On January 30, 2007, the Ministry of Finance of Vietnam issued Circular 08/2007/TT-BTC guiding financial policies and customs procedures applicable in the Nghi Son Economic Zone, Thanh Hoa Province.
Circular 08/2007/TT-BTC: Regulations on tax policies for Nghi Son Economic Zone, Thanh Hoa Province (Illustrative Image)
Circular 08/2007/TT-BTC stipulates the corporate income tax policies applicable to the Nghi Son Economic Zone, Thanh Hoa Province:
- The investment projects of Vietnamese and foreign organizations and individuals in new production and business establishments in the Nghi Son Economic Zone are eligible for the corporate income tax rate of 10% for 15 years as from the commencement of the investment projects; exempted from corporate income tax for 04 years as from earning taxable income; eligible for 50% reduction in the tax payable for the next 09 years.

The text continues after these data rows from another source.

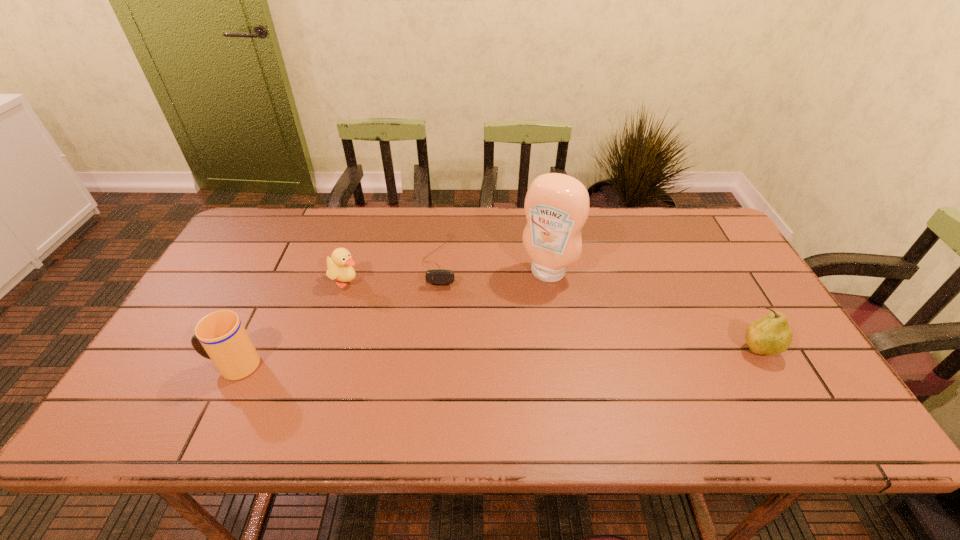 In order to click on object situated at the far edge in this screenshot , I will do coord(438,276).

Locate an element on the screen. object located at the near edge is located at coordinates (220, 336).

Where is `object at the left edge`? The height and width of the screenshot is (540, 960). object at the left edge is located at coordinates (220, 336).

Where is `object at the right edge`? object at the right edge is located at coordinates (771, 334).

This screenshot has width=960, height=540. Identify the location of object that is positioned at the near left corner. (220, 336).

This screenshot has height=540, width=960. In order to click on free space at the far edge of the desktop in this screenshot , I will do `click(482, 208)`.

Locate an element on the screen. This screenshot has width=960, height=540. free space at the near edge is located at coordinates (635, 385).

The width and height of the screenshot is (960, 540). In the image, there is a desktop. Find the location of `vacant space at the right edge`. vacant space at the right edge is located at coordinates (721, 260).

This screenshot has height=540, width=960. I want to click on vacant area between the shortest object and the duckling, so click(394, 271).

This screenshot has height=540, width=960. In order to click on unoccupied area between the webcam and the fourth object from right to left in this screenshot , I will do `click(394, 271)`. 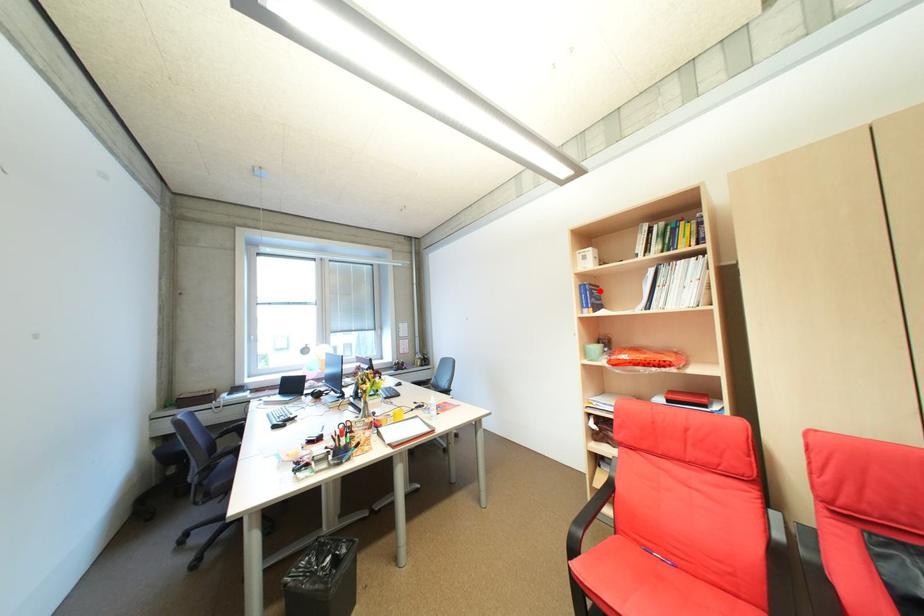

- The investment projects of Vietnamese and foreign organizations and individuals in Nghi Son Economic Zone belonging to hi-tech disciplines that satisfy Clause 2 Article 5 of the Government's Decree No. 99/2003/ND-CP; the large investment projects of Vietnamese and foreign organizations and individuals in Nghi Son Economic Zone, that are highly significant to the sectoral development or the local socio-economic development, are eligible for the corporate income tax rate of 10% during the entire execution of the project.
Notes: To enjoy the corporate income tax incentives, the organizations and individuals having investment projects in the Nghi Son Economic Zone must submit copies of their business registration certificates (for Vietnamese enterprises), investment licenses (for foreign-invested enterprises) to the tax authority where they declare and pay tax. The corporate income tax incentives are only applicable to business entities that fully comply with the accounting policies and invoices and have declared and paid tax.
During the operation, if an enterprise suffers a loss after the finalization, it may transfer the loss to the succeeding years to deduct them from taxable income. The loss transfer period must not exceed 5 years.
Enterprises must register the period of corporate income tax exemption or reduction with the tax authority where they declare and pay tax.
More details may be found in Circular 08/2007/TT-BTC effective from March 3, 2007.